The statue, which cadets were required to salute until a few years ago, was removed before 10 am as a small crowd watched amid snow flurries. VMI’s board voted to remove the statue amid allegations of structural racism at the school.
According to the Associated Press, the allegations included lynching threats and a White professor reminiscing about her father’s KKK membership. Founded in 1839, VMI is the oldest state-supported school in the U.S.
During a summer defined by the Black Lives Matter and Defund the Police movements, more than 800 students and alumni signed a petition calling for the downfall of the statue of Stonewall Jackson to be removed from the campus. However, VMI Superintendent General J.H. Binford Peay III refused, saying he’s made efforts to address racism on campus but would not remove any statues or names.
Both the Washington Post and Roanoke Times have reported widespread racism at the military school in recent, years including incoming freshmen being forced to salute the statue and to re-enact a Civil War battle in which VMI cadets took part. The Military Institute also found itself in hot water in 2017 after cadets dressed in cardboard boxes to simulate President Trump’s border wall.
The issues led to Virginia Gov. Ralph Northam and other state lawmakers to write a letter to VMI President John Boland, saying recent incidents show the school’s values of honor, sacrifice, dignity, and service “do not extend to all students.”
Boland welcomed an investigation into the school and its practices, but Superintendent Peay, who has been running the school since 2003, resigned a week later in October. In November, tapped Maj. Gen Cedric Wins to become the School’s first Black superintendent.

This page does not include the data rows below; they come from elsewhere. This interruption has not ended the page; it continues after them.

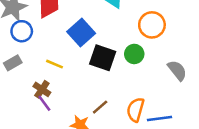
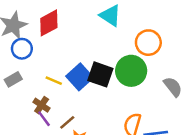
blue square: (81, 32) -> (80, 77), moved
green circle: (134, 54) -> (131, 71), size x1.6
brown line: (100, 107) -> (67, 122), moved

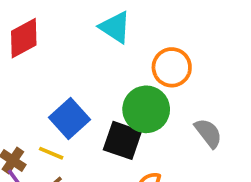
black square: (100, 74) -> (122, 140), moved
yellow line: (54, 81) -> (51, 153), moved

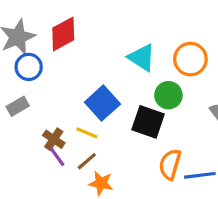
cyan triangle: (115, 27) -> (142, 57), moved
green circle: (146, 109) -> (168, 95), size x0.7

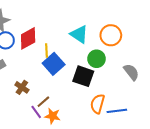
red diamond: (63, 34) -> (28, 38), moved
yellow line: (87, 133) -> (46, 51), moved, turned 64
purple line: (57, 156) -> (36, 112), moved

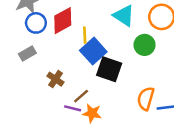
black square: (83, 76) -> (109, 69), moved
purple line: (36, 112) -> (73, 108), turned -40

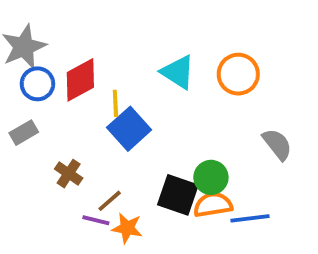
green circle: (145, 45) -> (211, 177), moved
black square: (109, 69) -> (178, 195), moved
orange semicircle: (146, 99) -> (213, 205), turned 65

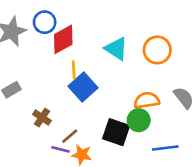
red diamond: (80, 80) -> (63, 39), moved
blue circle: (37, 84) -> (45, 22), moved
orange semicircle: (213, 205) -> (147, 100), moved

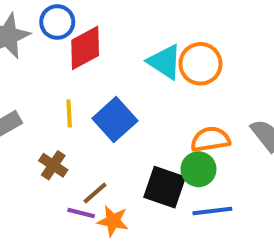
orange circle: (157, 50) -> (200, 64), moved
yellow line: (74, 70) -> (69, 114), moved
blue line: (165, 148) -> (212, 211), moved

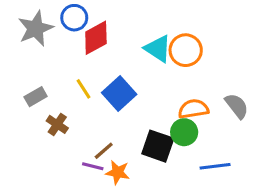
yellow line: (69, 114) -> (84, 89), turned -30
brown cross: (53, 165) -> (57, 124), moved
blue line: (212, 211) -> (215, 166), moved

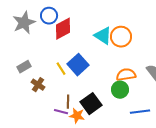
yellow line: (84, 89) -> (61, 69), moved
black square: (158, 146) -> (91, 104), moved, turned 35
brown line: (104, 151) -> (68, 102), turned -48

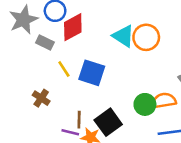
blue square: (78, 65) -> (92, 73), turned -30
gray rectangle: (24, 67) -> (45, 42), moved, turned 56
yellow line: (61, 69) -> (64, 69), moved
orange semicircle: (126, 75) -> (164, 101), moved

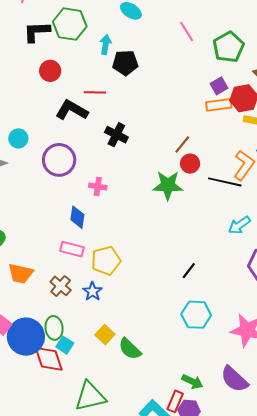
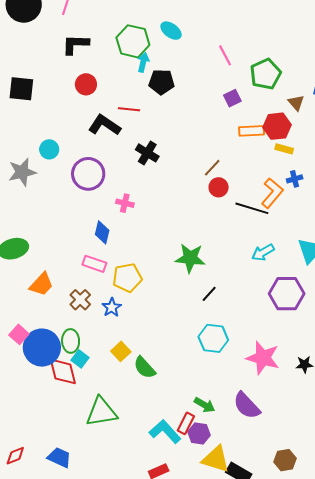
green hexagon: (70, 24) -> (133, 41), moved
purple square: (219, 86) -> (232, 98), moved
green star: (168, 185) -> (190, 258), moved
orange trapezoid: (21, 273) -> (41, 284), turned -64

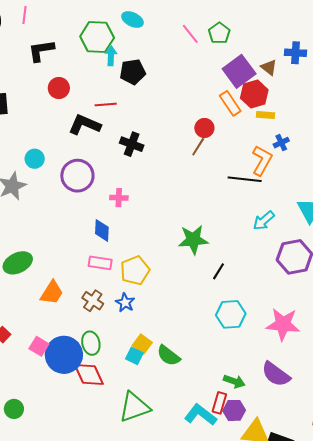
green pentagon: (266, 74) -> (219, 33), moved, size x0.7
purple square: (232, 98) -> (239, 71), moved, size x1.8
orange rectangle: (252, 131) -> (230, 103), turned 70
red circle: (219, 187) -> (204, 128), moved
cyan square: (80, 359) -> (134, 356), moved

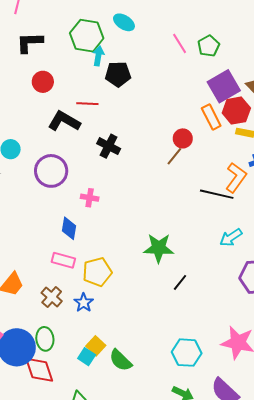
cyan hexagon: (231, 314) -> (187, 353), moved

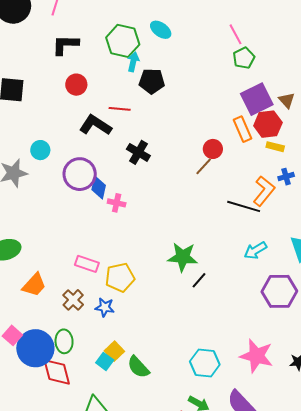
pink line: (180, 43) -> (236, 34), moved
blue diamond: (69, 228) -> (99, 188), moved
black line: (180, 282) -> (199, 280), moved
blue star: (84, 303) -> (105, 307), turned -30

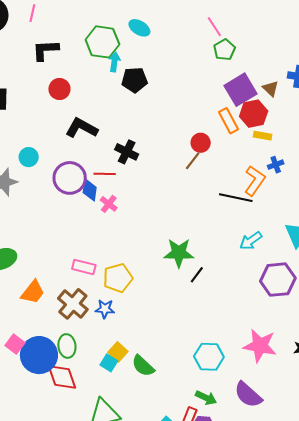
red line: (120, 109) -> (105, 174), moved
pink cross: (117, 203) -> (109, 204), turned 30
brown cross: (73, 300) -> (73, 304), size x1.4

Wins said in a statement on Dec. 7 “it is an understatement to say the relocation of the statue has evoked strong opinions on both sides of the issue.
“The history of VMI over the past 181 years is well-documented. Stonewall Jackson’s ties to Lexington and the Institute as an instructor are part of that history,” Wins said. But “VMI does not define itself by this statue and that is why this move is appropriate,” Wins added.
The statue will be moved to the Virginia Museum of the Civil War and New Market Battlefield State Historical Park. VMI said the removal will cost $209,000, and will be paid with funds from the school’s facility maintenance and operations account.